Quote the entries word for word. Omit the pictures.

=======

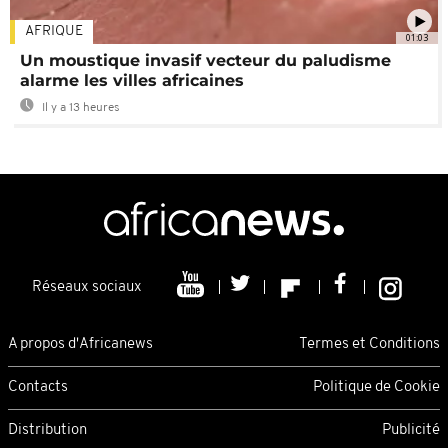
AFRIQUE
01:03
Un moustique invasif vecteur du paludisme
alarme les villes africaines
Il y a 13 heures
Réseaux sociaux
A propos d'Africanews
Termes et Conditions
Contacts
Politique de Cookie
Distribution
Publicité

=======

SOLUTION TO THIS PROBLEM:
AFRIQUE
01:03
Un moustique invasif vecteur du paludisme
alarme les villes africaines
Il y a 13 heures
Réseaux sociaux
A propos d'Africanews
Termes et Conditions
Contacts
Politique de Cookie
Distribution
Publicité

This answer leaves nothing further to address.